O Tribunal Superior Eleitoral publicou a Resolução n° 22.610, que disciplina, no art. 1º, inciso III, o seguinte:

Art. 1º. O partido político interessado pode pedir, perante a Justiça Eleitoral, a decretação da perda de cargo eletivo em decorrência de desfiliação partidária sem justa causa.

§ 1º - Considera-se justa causa:

[...]

III) mudança substancial ou desvio reiterado do programa partidário. (BRASIL, TSE, Resolução nº 22.610, 2007).

Ainda, o art. 23 da Lei nº 9.096, de 19 de setembro de 1995, conhecida como Lei dos Partidos Políticos, dispõe que:

Art. 23. A responsabilidade por violação dos deveres partidários deve ser apurada e punida pelo competente órgão, na conformidade do que disponha o estatuto de cada partido.

§ 1º Filiado algum pode sofrer medida disciplinar o punição por conduta que não esteja tipificada no estatuto do partido político.

§ 2º Ao acusado é assegurado amplo direito de defesa.

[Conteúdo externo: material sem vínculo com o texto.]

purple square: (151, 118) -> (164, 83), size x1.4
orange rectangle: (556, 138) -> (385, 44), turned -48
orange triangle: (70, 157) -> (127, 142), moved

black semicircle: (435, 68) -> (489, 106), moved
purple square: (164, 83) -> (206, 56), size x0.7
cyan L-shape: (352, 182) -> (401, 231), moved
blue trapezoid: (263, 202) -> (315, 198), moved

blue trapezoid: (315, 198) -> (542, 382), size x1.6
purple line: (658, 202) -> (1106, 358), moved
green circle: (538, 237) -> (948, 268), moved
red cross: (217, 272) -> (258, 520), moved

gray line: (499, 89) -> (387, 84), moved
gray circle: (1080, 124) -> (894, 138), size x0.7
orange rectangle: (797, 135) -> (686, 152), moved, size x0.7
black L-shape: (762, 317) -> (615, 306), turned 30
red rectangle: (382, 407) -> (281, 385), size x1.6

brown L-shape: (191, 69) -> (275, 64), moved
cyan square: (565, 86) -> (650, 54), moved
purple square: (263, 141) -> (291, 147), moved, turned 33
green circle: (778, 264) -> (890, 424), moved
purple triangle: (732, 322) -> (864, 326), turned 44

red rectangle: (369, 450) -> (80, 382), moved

Portanto, o mandato comissionado tem vínculo direto com o partido, os representantes ficam sujeitos ao partido. Os representados devem aderir às diretrizes partidárias e no interior dos partidos exercer a função de controle dos representantes.

2.4.3 Sistemas de controle do mandato

Um dos métodos de controle do mandato comissionado é a fidelidade partidária. Tal instituto prevê que o representante não deve deixar o partido pelo qual foi eleito, também não se pode opor a diretrizes estabelecidas dentro do respectivo partido. A fidelidade partidária está intimamente ligada à ética do representante. (MEZZAROBA, 2004, p. 180-182).

Outra característica primordial da fidelidade partidária é a que alude à prestação de contas, feita tão só ao partido e não diretamente aos representados.

Orides Mezzaroba (2004, p. 53-54) anota que:

A partir desse raciocínio, não há que se falar em proteção de mandato para os representantes infiéis, os quais muitas vezes incorporam os mandatos políticos como se fossem propriedades pessoais. Pela lógica do sistema eleitoral brasileiro, que admite também o voto de legenda, os mandatos daqueles representantes eleitos por esse recurso deveriam pertencer ao partido, cabendo este último resguardar a confiança do representante depositada pelos seus militantes e simpatizantes, através do acompanhamento permanente das ações legislativas postas em prática pelo parlamentar.

Com a recepção da Carta Magna de 1988, abriu-se a possibilidade de criação de novos partidos. A finalidade é aglutinar o maior número de interesses e formar a vontade partidária, que deveria ser representada e defendida na esfera Estatal.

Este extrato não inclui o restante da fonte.